**Your assignment:** Collect all lines from the listing that include the string "dropdown".
^^^^
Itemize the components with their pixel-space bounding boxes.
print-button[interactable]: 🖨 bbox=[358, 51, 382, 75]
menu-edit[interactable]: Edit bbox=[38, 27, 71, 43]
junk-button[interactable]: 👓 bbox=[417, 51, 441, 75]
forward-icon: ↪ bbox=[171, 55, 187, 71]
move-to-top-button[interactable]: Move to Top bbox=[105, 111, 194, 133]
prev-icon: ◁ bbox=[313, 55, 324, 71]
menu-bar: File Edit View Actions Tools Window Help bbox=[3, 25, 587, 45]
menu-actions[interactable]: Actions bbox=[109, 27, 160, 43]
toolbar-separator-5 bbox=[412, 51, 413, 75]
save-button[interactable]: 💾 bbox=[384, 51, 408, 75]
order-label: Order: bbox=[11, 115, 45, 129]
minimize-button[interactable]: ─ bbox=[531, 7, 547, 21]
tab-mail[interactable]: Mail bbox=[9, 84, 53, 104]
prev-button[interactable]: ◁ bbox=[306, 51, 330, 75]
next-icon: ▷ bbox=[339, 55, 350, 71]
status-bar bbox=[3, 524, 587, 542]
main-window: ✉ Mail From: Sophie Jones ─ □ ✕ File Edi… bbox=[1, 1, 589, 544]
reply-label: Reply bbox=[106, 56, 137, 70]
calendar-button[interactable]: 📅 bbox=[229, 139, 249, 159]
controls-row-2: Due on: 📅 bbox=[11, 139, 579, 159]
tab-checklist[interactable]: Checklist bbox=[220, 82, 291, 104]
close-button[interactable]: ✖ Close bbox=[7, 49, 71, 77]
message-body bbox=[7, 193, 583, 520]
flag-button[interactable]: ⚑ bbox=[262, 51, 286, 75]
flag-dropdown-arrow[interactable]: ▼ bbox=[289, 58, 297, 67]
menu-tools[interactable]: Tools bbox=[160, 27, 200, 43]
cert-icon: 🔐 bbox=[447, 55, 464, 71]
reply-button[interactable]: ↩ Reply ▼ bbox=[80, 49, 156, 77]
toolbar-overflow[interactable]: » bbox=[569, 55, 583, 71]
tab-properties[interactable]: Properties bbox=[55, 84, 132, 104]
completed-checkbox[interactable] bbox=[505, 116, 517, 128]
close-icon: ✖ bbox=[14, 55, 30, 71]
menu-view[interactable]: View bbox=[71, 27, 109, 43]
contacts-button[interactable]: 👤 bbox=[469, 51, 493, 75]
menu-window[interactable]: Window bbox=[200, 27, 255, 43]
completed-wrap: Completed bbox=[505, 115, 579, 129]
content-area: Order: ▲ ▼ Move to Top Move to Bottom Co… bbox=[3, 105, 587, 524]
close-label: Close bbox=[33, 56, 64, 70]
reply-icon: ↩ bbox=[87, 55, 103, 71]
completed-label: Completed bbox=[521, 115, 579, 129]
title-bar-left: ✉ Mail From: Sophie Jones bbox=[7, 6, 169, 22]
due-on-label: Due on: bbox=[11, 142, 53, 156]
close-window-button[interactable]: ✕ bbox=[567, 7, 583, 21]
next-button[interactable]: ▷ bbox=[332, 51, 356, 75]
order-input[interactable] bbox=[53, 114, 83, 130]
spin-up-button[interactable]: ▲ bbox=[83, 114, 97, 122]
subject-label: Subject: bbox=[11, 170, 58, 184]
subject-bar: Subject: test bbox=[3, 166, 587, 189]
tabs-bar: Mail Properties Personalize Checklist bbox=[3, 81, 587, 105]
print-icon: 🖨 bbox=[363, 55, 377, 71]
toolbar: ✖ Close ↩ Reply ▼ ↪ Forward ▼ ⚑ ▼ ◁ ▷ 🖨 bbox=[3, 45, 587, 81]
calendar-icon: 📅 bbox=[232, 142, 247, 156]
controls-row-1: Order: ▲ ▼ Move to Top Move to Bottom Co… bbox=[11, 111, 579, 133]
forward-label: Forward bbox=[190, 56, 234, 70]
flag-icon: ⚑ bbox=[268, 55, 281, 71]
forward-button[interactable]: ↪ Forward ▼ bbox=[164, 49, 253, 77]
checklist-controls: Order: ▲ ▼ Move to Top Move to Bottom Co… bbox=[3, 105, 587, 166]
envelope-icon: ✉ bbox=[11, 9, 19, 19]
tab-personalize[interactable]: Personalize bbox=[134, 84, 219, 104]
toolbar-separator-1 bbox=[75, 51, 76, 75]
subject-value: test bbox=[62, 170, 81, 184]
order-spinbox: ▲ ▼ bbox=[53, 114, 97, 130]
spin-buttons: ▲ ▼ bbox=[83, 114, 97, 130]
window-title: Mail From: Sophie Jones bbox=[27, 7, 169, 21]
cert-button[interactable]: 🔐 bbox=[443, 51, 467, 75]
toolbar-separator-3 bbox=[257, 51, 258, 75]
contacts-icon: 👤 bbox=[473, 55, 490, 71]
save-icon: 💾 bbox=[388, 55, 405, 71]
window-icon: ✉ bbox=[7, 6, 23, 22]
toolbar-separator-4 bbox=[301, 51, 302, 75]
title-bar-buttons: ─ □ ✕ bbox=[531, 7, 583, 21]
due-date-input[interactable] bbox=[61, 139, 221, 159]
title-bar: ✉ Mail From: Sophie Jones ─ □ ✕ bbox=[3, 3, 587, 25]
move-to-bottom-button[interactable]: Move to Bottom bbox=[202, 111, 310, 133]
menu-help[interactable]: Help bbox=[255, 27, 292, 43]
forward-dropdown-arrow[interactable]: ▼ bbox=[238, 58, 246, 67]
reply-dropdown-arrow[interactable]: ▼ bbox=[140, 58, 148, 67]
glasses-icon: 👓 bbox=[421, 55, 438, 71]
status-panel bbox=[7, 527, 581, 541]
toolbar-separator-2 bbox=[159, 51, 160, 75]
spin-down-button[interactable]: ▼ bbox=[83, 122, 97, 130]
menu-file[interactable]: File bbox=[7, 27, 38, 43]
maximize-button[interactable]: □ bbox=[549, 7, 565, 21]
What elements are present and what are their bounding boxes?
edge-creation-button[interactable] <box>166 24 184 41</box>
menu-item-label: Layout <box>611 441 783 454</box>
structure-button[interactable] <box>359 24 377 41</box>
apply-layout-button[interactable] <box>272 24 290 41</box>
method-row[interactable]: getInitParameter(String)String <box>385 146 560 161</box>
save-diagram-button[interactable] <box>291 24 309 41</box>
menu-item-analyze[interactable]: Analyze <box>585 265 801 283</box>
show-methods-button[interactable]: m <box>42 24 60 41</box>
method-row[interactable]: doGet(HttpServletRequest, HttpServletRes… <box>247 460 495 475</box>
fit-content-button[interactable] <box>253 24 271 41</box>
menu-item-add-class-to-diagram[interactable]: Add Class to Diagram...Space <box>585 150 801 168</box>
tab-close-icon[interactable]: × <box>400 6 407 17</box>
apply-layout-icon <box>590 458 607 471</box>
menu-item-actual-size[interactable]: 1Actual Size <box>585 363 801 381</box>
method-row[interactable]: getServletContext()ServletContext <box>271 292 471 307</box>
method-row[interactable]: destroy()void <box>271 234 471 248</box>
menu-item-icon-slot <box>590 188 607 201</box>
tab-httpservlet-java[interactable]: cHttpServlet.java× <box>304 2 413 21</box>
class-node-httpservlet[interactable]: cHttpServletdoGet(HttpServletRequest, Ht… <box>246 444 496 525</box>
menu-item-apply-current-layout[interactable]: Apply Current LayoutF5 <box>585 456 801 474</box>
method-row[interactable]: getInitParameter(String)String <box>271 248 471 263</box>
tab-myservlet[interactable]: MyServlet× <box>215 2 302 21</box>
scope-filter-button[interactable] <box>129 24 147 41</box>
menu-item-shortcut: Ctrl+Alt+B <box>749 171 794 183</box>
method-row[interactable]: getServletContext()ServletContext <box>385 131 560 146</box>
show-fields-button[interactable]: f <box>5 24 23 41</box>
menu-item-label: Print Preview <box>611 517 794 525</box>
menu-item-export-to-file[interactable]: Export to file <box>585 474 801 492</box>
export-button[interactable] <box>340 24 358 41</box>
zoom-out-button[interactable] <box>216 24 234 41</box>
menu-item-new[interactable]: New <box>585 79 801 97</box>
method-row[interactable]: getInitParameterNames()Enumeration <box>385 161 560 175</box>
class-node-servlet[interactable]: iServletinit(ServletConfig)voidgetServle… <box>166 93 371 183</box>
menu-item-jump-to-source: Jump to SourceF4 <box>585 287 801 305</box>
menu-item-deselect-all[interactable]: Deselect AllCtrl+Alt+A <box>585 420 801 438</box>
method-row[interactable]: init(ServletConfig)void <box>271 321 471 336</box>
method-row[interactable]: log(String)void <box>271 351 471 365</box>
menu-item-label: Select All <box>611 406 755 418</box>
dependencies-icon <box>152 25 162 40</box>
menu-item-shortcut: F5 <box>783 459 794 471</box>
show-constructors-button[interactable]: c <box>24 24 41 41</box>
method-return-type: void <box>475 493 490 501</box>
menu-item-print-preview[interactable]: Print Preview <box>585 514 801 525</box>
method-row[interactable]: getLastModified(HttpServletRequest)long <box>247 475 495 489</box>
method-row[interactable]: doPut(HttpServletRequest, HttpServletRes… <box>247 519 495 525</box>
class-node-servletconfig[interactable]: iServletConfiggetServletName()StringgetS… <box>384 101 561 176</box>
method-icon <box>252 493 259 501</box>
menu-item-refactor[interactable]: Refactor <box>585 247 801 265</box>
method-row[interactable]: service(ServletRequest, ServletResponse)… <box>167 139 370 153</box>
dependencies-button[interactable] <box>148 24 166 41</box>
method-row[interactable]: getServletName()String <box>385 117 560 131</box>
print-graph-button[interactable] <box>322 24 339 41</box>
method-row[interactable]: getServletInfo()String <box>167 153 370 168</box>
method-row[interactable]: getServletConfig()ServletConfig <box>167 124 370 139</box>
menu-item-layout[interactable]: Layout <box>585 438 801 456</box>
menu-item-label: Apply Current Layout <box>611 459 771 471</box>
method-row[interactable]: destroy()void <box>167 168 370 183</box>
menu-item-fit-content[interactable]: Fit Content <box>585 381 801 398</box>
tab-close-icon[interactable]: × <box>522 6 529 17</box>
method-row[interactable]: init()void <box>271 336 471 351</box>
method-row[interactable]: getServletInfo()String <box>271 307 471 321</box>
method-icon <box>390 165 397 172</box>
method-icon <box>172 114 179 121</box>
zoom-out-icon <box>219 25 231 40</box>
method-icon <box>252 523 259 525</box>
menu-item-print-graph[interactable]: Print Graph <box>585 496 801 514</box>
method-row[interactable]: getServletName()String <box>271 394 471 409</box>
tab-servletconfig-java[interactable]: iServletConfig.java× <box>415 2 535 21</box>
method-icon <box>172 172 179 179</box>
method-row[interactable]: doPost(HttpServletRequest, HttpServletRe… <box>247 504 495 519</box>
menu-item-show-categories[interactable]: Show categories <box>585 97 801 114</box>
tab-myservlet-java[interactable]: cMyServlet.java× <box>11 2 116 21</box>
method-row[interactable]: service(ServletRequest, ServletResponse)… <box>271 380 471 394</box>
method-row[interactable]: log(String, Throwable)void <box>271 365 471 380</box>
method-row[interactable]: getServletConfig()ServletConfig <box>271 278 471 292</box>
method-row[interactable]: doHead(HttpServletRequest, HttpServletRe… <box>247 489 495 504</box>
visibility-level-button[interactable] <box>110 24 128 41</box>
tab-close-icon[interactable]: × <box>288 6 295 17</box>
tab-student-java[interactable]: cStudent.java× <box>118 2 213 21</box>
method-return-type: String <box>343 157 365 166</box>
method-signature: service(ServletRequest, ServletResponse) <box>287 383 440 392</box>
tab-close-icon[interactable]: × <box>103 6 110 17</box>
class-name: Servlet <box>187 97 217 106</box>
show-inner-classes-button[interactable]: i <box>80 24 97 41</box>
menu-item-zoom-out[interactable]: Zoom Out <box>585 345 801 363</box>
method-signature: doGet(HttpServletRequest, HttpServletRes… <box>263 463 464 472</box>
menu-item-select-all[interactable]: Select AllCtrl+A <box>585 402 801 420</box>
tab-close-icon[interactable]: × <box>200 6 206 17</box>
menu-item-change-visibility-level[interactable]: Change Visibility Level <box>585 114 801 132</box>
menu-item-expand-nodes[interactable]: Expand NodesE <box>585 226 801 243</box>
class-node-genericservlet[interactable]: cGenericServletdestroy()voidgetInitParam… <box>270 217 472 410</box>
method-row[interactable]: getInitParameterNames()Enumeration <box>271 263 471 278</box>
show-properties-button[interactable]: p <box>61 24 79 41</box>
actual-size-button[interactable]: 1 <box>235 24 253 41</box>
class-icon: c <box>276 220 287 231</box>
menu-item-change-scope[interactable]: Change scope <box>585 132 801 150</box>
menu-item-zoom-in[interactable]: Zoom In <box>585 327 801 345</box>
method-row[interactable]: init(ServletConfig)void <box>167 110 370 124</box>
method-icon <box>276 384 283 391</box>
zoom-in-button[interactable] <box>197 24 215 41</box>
^^^^
**Written reply:**
flag-dropdown-arrow[interactable]: ▼ bbox=[289, 58, 297, 67]
forward-dropdown-arrow[interactable]: ▼ bbox=[238, 58, 246, 67]
reply-dropdown-arrow[interactable]: ▼ bbox=[140, 58, 148, 67]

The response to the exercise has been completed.